Released this month on DVD and digital download, the film exists as something slightly different than your average sci-fi; sometimes it feels like it’s trying to be a comedy, but the quandaries experienced by it’s characters often keeps it firmly rooted in the realm of drama, which is fine by me because the cast was stunning. Many of the actors clearly find their comfort on the stage in character dramas (which this most certainly is), but with cast members like Liv Tyler and Matt Bomer (who some of you may recognize from USA’s White Collar) the film adaptation doesn’t feel out of place at all. It’s a room-based script, and never leaves the space station, so it’s easy to see how it could have been done on a stage, but the phenomenal acting, the attention to detail with costume construction and set design, and the topics often discussed by the characters make it come off as a highly professional production, and it’s easy to see how Plotnick scored a distribution deal after debuting the film this March at Austin’s SXSW festival.
I don’t want to give too much away, story wise, but generally speaking, the film revolves around the secrets that are built and kept by it’s characters, and around the concept of community in general. Boasting what might be considered archetypes for mid-70s characters like a wife blitzed out of her mind on Valium, a male captain who has constant problems recognizing the value of his newly assigned (female) Lieutenant, and a little girl who struggles with the unfortunate reality of having a social life with no other children around, the piece is very tongue-in-cheek. It uses sometimes all too believable conceit that it was actually filmed in the 70s to hide behind while mocking the social “progress” that most of modern society thinks has been made in the last 40 years, and it’s absolutely hilarious (and often heartbreaking) while doing so.
The space built by the filmmakers, while first seeming enormous in scale, gets smaller and smaller as the character’s personalities get larger and larger. As the viewer is shown the darker secrets of their social lives, the once enormous space station begins to feel almost claustrophobic.
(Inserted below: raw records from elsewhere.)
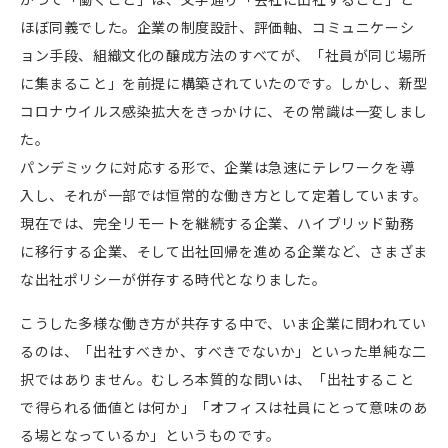
ほぼ同義でした。企業の制度設計、評価軸、コミュニケーシ
ョン手段、組織文化の醸成方法のすべてが、「社員が同じ場所
に集まること」を前提に構築されていたのです。しかし、新型
コロナウイルス感染拡大をきっかけに、その常識は一変しまし
た。
パンデミックに対応する形で、企業は急速にテレワークを導
入し、それが一部では恒常的な働き方として定着しています。
現在では、完全リモートを継続する企業、ハイブリッド勤務
に移行する企業、そして出社回帰を進める企業など、さまざま
な出社ポリシーが併存する時代となりました。
こうした多様な働き方が共存する中で、いま企業に問われてい
るのは、「出社すべきか、すべきでないか」といった単純な二
択ではありません。むしろ本質的な問いは、「出社すること
で得られる価値とは何か」「オフィスは社員にとって意味のあ
る場となっているか」というものです。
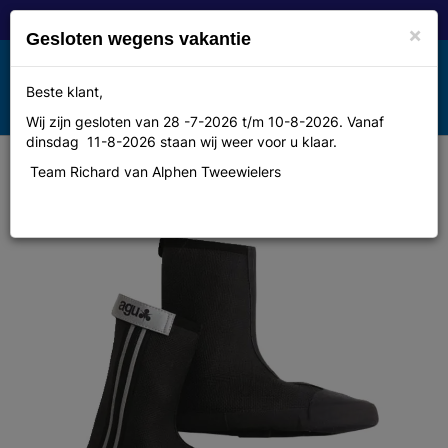
×
Gesloten wegens vakantie
Toggle
Beste klant,
MENU
navigation
Wij zijn gesloten van 28 -7-2026 t/m 10-8-2026. Vanaf
dinsdag 11-8-2026 staan wij weer voor u klaar.
Team Richard van Alphen Tweewielers
Agu Overschoen all weather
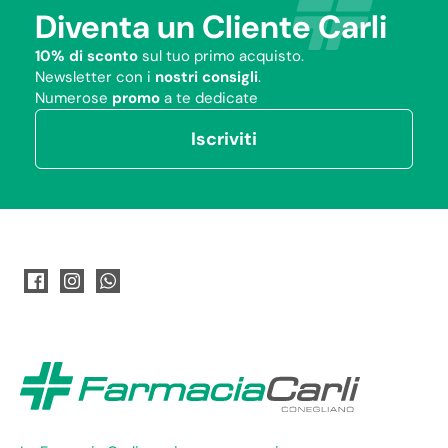
Diventa un Cliente Carli
10% di sconto
sul tuo primo acquisto.
Newsletter con i
nostri consigli
.
Numerose
promo
a te dedicate
Iscriviti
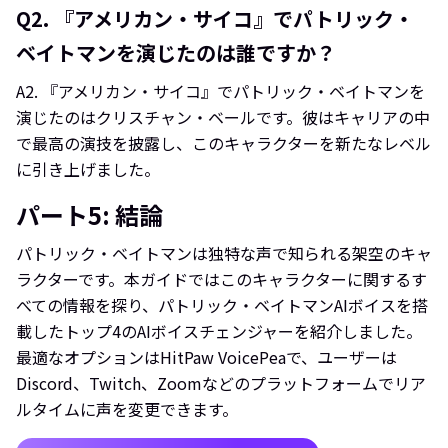
Q2.
『アメリカン・サイコ』でパトリック・
ベイトマンを演じたのは誰ですか？
A2.
『アメリカン・サイコ』でパトリック・ベイトマンを
演じたのはクリスチャン・ベールです。彼はキャリアの中
で最高の演技を披露し、このキャラクターを新たなレベル
に引き上げました。
パート5: 結論
パトリック・ベイトマンは独特な声で知られる架空のキャ
ラクターです。本ガイドではこのキャラクターに関するす
べての情報を探り、パトリック・ベイトマンAIボイスを搭
載したトップ4のAIボイスチェンジャーを紹介しました。
最適なオプションはHitPaw VoicePeaで、ユーザーは
Discord、Twitch、Zoomなどのプラットフォームでリア
ルタイムに声を変更できます。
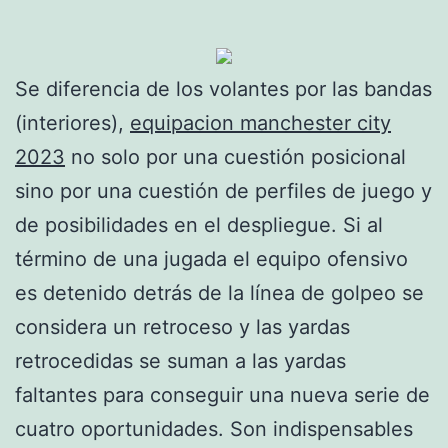
Se diferencia de los volantes por las bandas
(interiores),
equipacion manchester city
2023
no solo por una cuestión posicional
sino por una cuestión de perfiles de juego y
de posibilidades en el despliegue. Si al
término de una jugada el equipo ofensivo
es detenido detrás de la línea de golpeo se
considera un retroceso y las yardas
retrocedidas se suman a las yardas
faltantes para conseguir una nueva serie de
cuatro oportunidades. Son indispensables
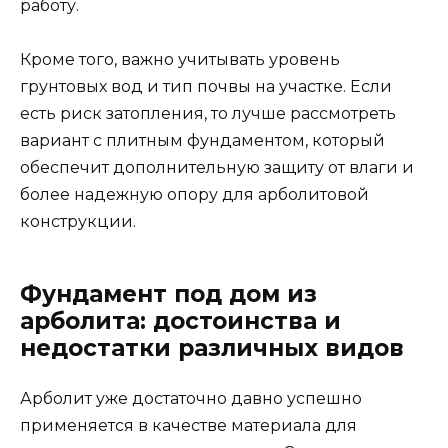
работу.
Кроме того, важно учитывать уровень
грунтовых вод и тип почвы на участке. Если
есть риск затопления, то лучше рассмотреть
вариант с плитным фундаментом, который
обеспечит дополнительную защиту от влаги и
более надежную опору для арболитовой
конструкции.
Фундамент под дом из
арболита: достоинства и
недостатки различных видов
Арболит уже достаточно давно успешно
применяется в качестве материала для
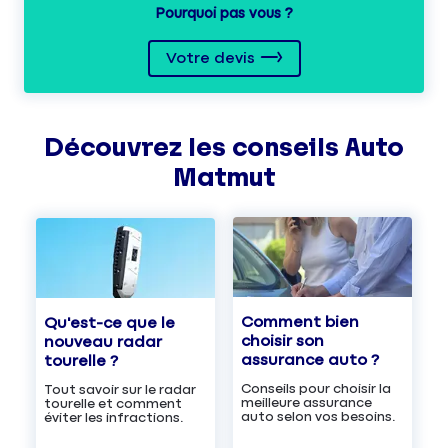
Pourquoi pas vous ?
Votre devis
Découvrez les
conseils
Auto
Matmut
Comment bien
Qu'est-ce que le
choisir son
nouveau radar
assurance auto ?
tourelle ?
Conseils pour choisir la
Tout savoir sur le radar
meilleure assurance
tourelle et comment
auto selon vos besoins.
éviter les infractions.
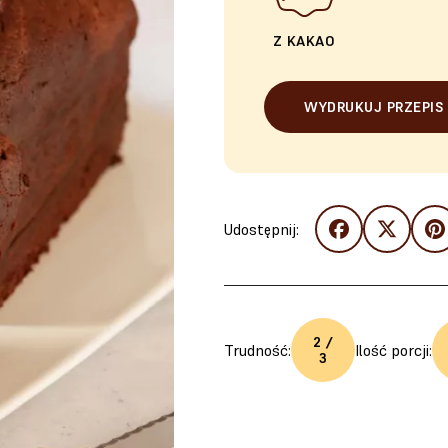
Z KAKAO
WYDRUKUJ PRZEPIS
Udostępnij:
2 /
Trudność:
Ilość porcji:
3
You realize, eventually, that the story is bound together by the fact that, by and large, the station more resembles a social prison than a domestic space.
I would firmly recommend the film to anybody who is looking for a dynamic, witty, and touching social-commentary piece, particularly because of the spot-on acting, cinematography, and editing techniques used to bring the highly unique story to life in a way that won’t leave your jaw on the floor, but will keep you firmly glued to your seat for the duration.
So go give the film a watch, and we’ll come back this weekend and talk about it!